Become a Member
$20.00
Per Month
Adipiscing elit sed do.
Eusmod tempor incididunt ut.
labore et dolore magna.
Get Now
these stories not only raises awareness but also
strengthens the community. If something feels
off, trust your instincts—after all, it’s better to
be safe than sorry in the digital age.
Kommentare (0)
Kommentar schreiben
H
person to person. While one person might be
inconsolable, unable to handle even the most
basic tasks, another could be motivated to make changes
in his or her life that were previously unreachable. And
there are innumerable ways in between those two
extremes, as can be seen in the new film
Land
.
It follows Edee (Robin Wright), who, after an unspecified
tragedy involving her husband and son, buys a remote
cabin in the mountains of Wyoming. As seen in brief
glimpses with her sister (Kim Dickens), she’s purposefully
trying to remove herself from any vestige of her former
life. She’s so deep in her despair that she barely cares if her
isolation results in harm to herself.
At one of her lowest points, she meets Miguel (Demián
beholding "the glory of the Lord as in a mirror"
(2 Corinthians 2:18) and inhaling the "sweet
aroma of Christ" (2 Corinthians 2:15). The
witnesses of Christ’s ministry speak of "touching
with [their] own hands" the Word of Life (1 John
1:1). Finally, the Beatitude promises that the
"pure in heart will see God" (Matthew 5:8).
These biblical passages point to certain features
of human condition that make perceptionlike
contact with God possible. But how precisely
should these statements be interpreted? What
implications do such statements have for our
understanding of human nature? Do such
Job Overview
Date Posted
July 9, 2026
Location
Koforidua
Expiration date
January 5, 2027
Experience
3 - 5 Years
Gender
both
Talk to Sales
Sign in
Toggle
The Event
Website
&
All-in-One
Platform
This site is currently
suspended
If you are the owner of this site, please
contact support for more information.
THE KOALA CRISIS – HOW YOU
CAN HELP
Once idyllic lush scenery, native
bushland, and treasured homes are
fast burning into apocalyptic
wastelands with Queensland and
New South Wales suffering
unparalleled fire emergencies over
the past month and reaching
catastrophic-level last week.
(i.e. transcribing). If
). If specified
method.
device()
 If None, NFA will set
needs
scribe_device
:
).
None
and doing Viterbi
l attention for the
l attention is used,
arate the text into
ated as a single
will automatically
□ □ □
WORK TO BE COMPLETED
Filter the records above down to the lines containing "Christ".

ANSWER TO THIS TASK
aroma of Christ" (2 Corinthians 2:15). The
witnesses of Christ’s ministry speak of "touching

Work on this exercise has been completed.